The panel I moderated, featuring representatives from shared solar developer First Solar, BARC Electric Cooperative (VA), Pedernales Electric Cooperative (TX), and Minnesota Department of Commerce, centered on the important role that states and utilities are playing in advancing community shared solar programs and policies. We also touched on the best approach for advancing best practices nationally. Certainly the National Community Solar Partnership will provide a timely forum for sharing information and best practices among the multiple entities now working in this space.
From the panel emerged a critical conversation taking place in states across the country: with demand for community shared solar options on the rise, what are the common program design elements needed to make community shared solar programs attractive to both customers and utilities, while also making them successful and sustainable for decades to come? IREC’s Shared Renewable Model Rules, which has proven to be an invaluable tool to help inform the adoption of best practices to date, remains an important resource and helps provide important context for this discussion. In addition, IREC is eager to see what additional best practices, tools, resources, and lessons learned emerge from the partnership and the collaborative opportunities therein. The DOE, with support from NREL, has already started compiling an extensive resource kit for interested stakeholders here.
Other summit panels highlighted new approaches to financing community shared solar programs, with a particular focus on low- and moderate-income Americans. Success stories and case studies from across the country highlighted what’s working and what’s needed on this front. IREC is planning to unveil a new tool and resource, Guidelines and Model Provisions for Low- to Moderate-Income Shared Renewable Energy Programs, in early 2016. We hope this timely contribution to this critical topic will help further the solutions to expand access among this population.
During dedicated breakout sessions, participants were able to take a deeper dive on sub-topics, including federal resources, best practices at the state level, community building, and finance and business models. IREC took our place in the best practices session, where the conversation delved into identifying which states and programs exemplify best practices for community shared solar.

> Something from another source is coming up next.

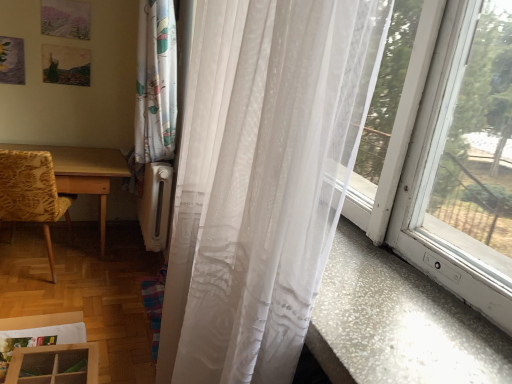 The width and height of the screenshot is (512, 384). Describe the element at coordinates (83, 172) in the screenshot. I see `wooden table at left` at that location.

Locate an element on the screen. wooden table at left is located at coordinates (83, 172).

Is yellow floral fabric chair at left positioned with its back to wooden table at left?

IREC is engaged in existing regulatory forums in a number of states, most recently in California, Minnesota, Maryland, Oregon, New York and Washington DC. While I did much listening, I was happy to share the insight we’ve gathered on challenges, successes and next steps for other states to follow.
The National Community Solar Partnership is a unique collaboration between the Department of Energy (DOE), the Department of Housing and Urban Development (HUD), the Department of Agriculture (USDA), the Environmental Protection Agency (EPA), representatives from solar companies, NGOs, and state and local community leaders. The members work together to leverage the interest in the public and private sectors to expand access to community solar, with an emphasis on low- and moderate- income households, while utilizing the technical expertise of DOE and its national laboratories
According to a White House statement released during the summit, private sector organizations are building on initial commitments announced in July, bringing the total number of pledges to advance community solar and scale-up solar for low- and moderate- income households to more than 20,000 households and $545 million across 21 states.
For nearly a decade, IREC has been a recognized leader on community shared solar. But it never gets old to know you’re making a difference. I was thrilled to see our existing resources providing a basis for so many of the discussions at this summit. I was inspired by the success stories and the tremendous enthusiasm for community shared solar from so many entities.
During this season of giving thanks, IREC greatly appreciates the opportunity to participate in the National Community Solar Partnership – it serves an important role in convening diverse interests, forging new partnerships, and sharing replicable models. We look forward to working with the US Department of Energy SunShot Initiative, the White House, and other partners to continue to advance national best practices, not only for community shared solar, but for greater, affordable access to all clean, renewable energy.